La conclusión mexicana, como siempre, fue de triunfalismo y excelente diálogo. Sin embargo el mensaje estadounidense fue mucho menos amistoso de lo que creían sucedería. El funcionario estadounidense informó que trataron y discutieron acerca de  “acciones decisivas” para poner fin a la inmigración ilegal, detener el tráfico de fentanilo y desmantelar organizaciones terroristas extranjeras y cárteles. Es decir, la posición de la Casa Blanca es más que clara: no están negociando, están exigiendo y advirtiendo. En tanto Velasco subraya que fue una “colaboración sin subordinación” algo como cuando se “doblaron” en el salón oval a Marcelo Ebrard. El tema recurrente para Palacio Nacional es que México no es piñata de nadie, que debemos defender la soberanía y rechazar el injerencismo porque no hay “pruebas”.

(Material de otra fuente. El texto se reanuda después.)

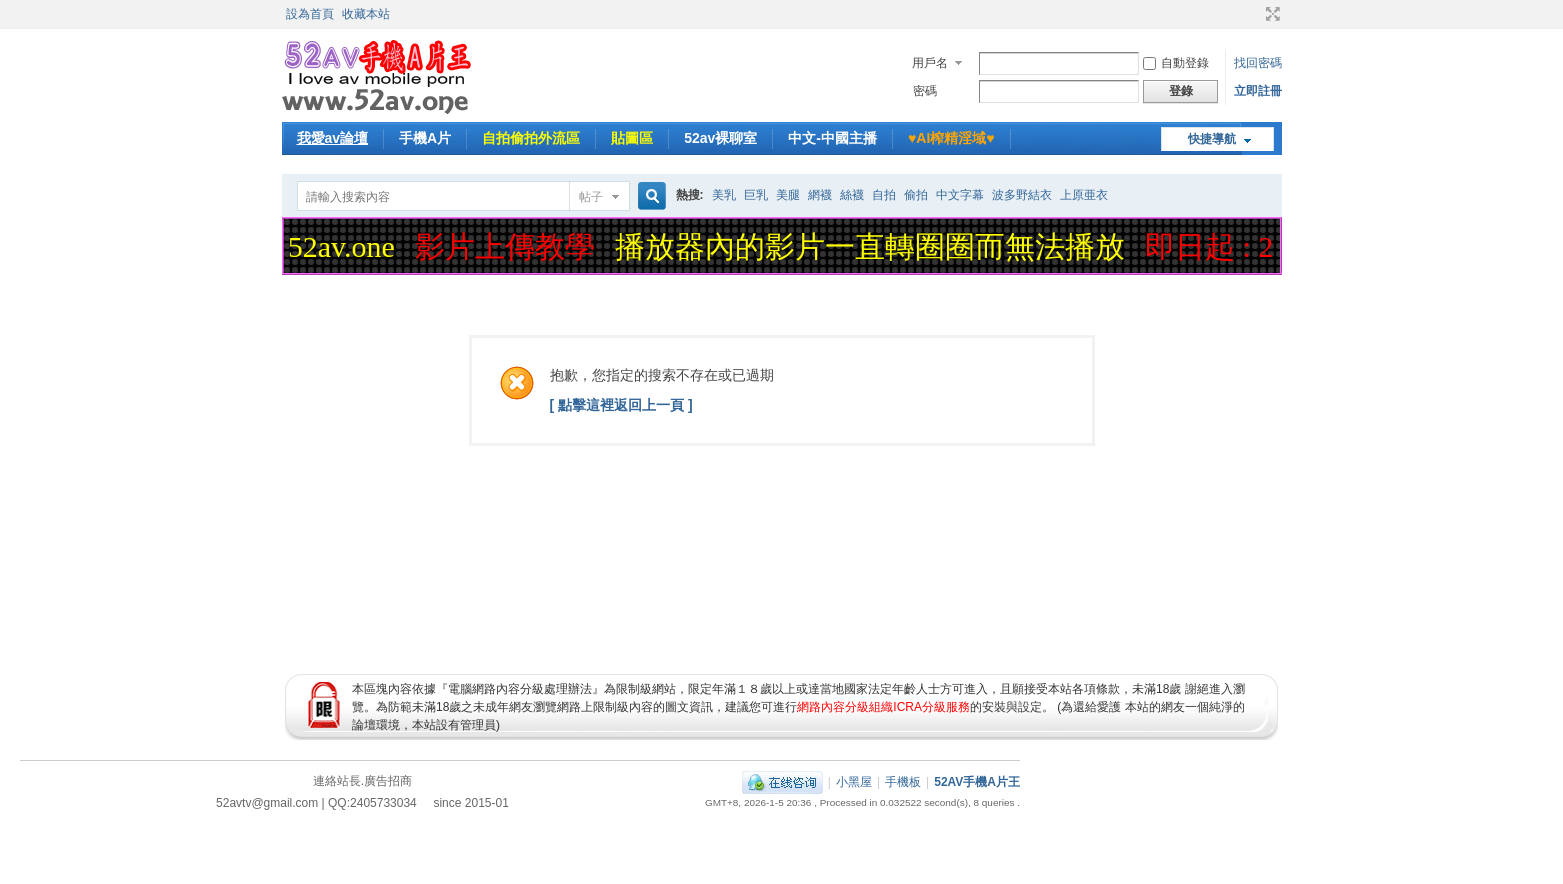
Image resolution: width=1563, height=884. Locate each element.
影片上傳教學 (509, 246)
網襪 (820, 195)
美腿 (788, 195)
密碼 (925, 91)
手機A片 (425, 138)
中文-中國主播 (832, 138)
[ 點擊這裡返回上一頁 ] (621, 405)
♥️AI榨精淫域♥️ (951, 138)
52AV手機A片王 (977, 782)
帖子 (591, 197)
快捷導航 (1212, 139)
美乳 (724, 195)
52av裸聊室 (720, 138)
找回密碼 (1258, 63)
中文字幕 (960, 195)
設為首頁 (310, 14)
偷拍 (916, 195)
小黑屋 (854, 782)
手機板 (903, 782)
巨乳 (756, 195)
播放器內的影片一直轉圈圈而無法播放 (874, 246)
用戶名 (930, 63)
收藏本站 (366, 14)
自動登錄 (1176, 63)
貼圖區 (632, 138)
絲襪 (852, 195)
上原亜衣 (1084, 195)
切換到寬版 (1270, 14)
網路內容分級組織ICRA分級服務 (883, 707)
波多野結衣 (1022, 195)
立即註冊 (1258, 91)
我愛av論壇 (333, 138)
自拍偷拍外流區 (531, 138)
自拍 (884, 195)
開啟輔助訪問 (1254, 14)
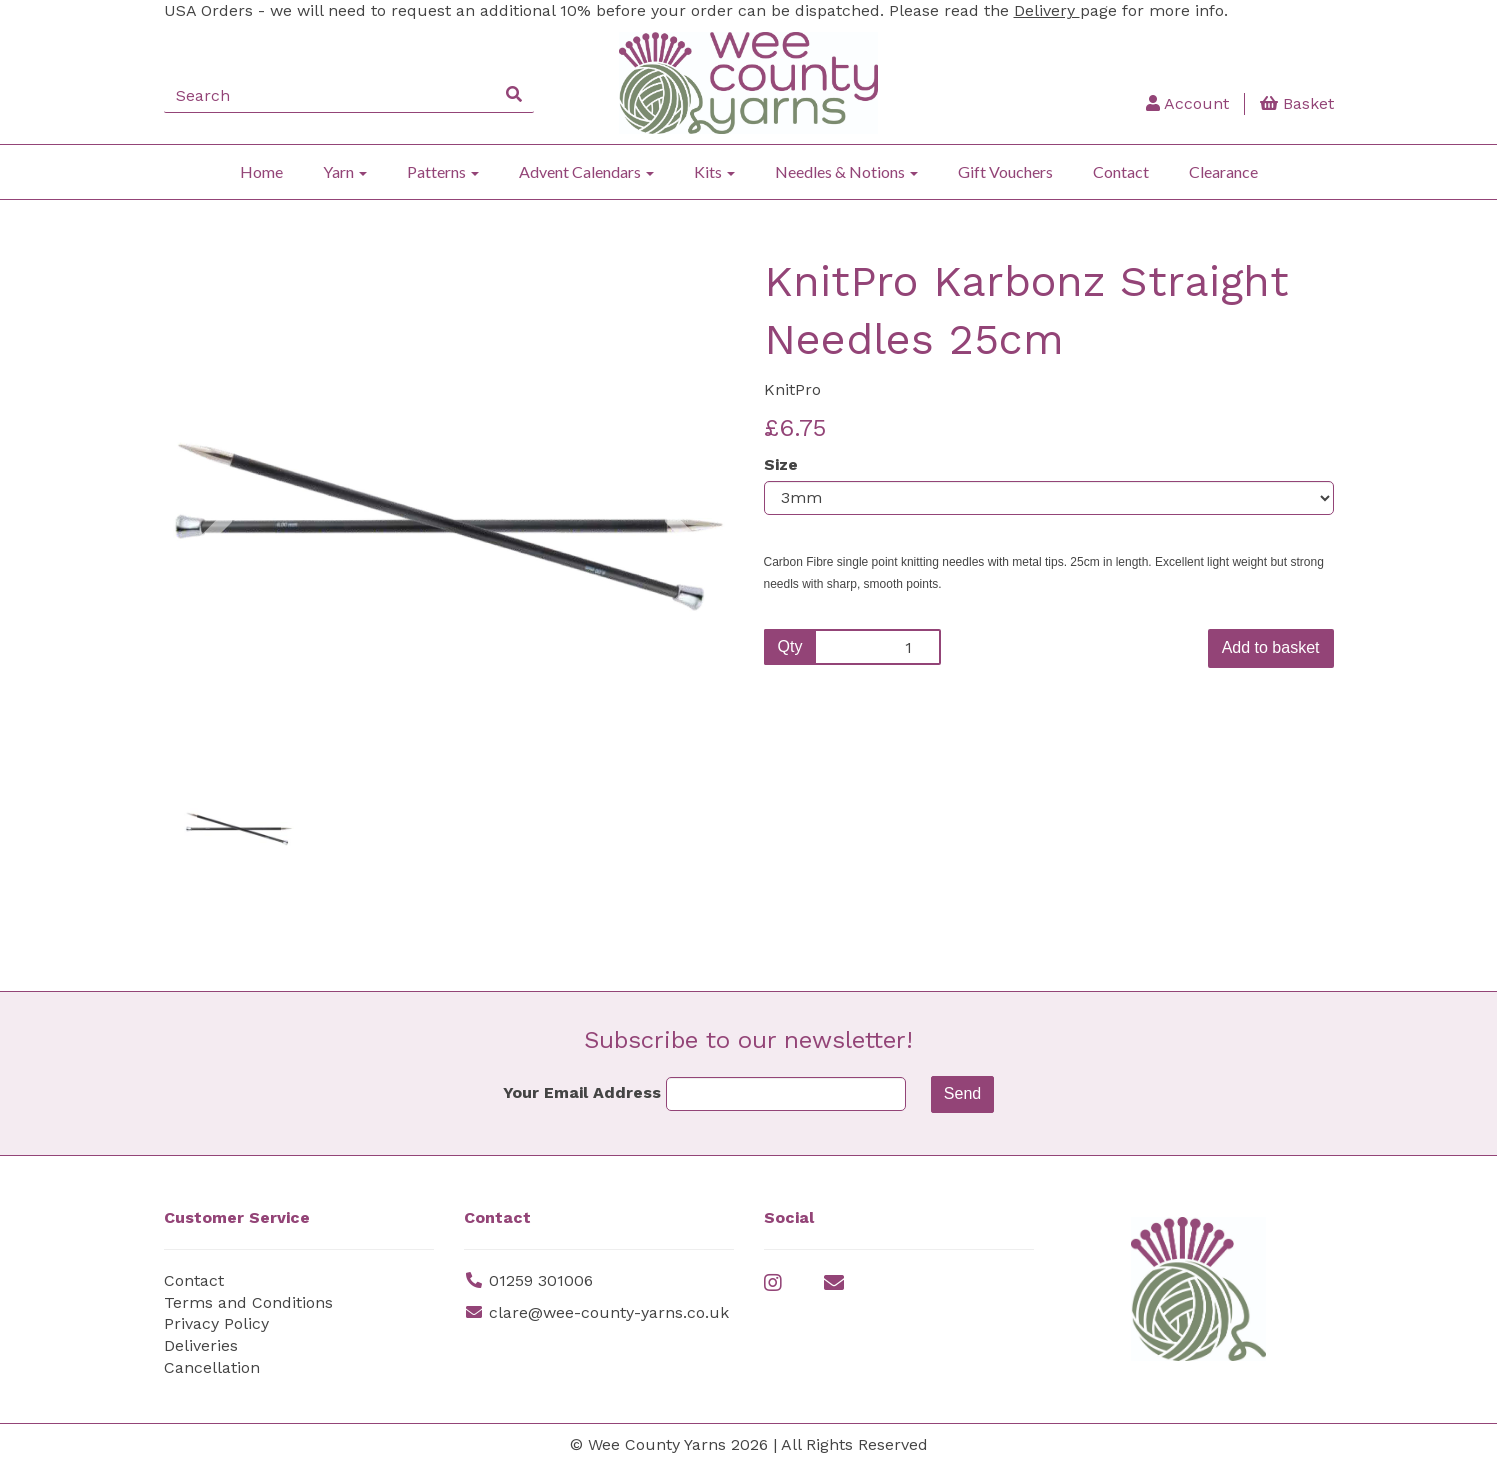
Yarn (345, 171)
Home (261, 171)
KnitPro (792, 389)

Sheinbaum no explica ni articula mensajes de por qué la exigencia de Washington, de establecer líneas de colaboración contra los carriles y entregar a los corruptos con o sin apellido de fama. Los planteamientos de allá para acá no son ni fáciles ni tersos como pretende fingir el oficialismo mexicano.  Incluso es importante descifrar el lenguaje corporal, los gestos, ademanes, seguridad, formas de caminar…para entender muchas señales.

El dominio completo era de Marco Rubio por varias razones. Estaba en su casa, con su gente, en su espacio, con información y dominio de la situación, pero además con el pleno conocimiento de quién es y que representa Velasco quizá convertido hoy en su olé mensajero de las condiciones estadounidenses que al parecer no tienen ni ajustes ni marcha atrás.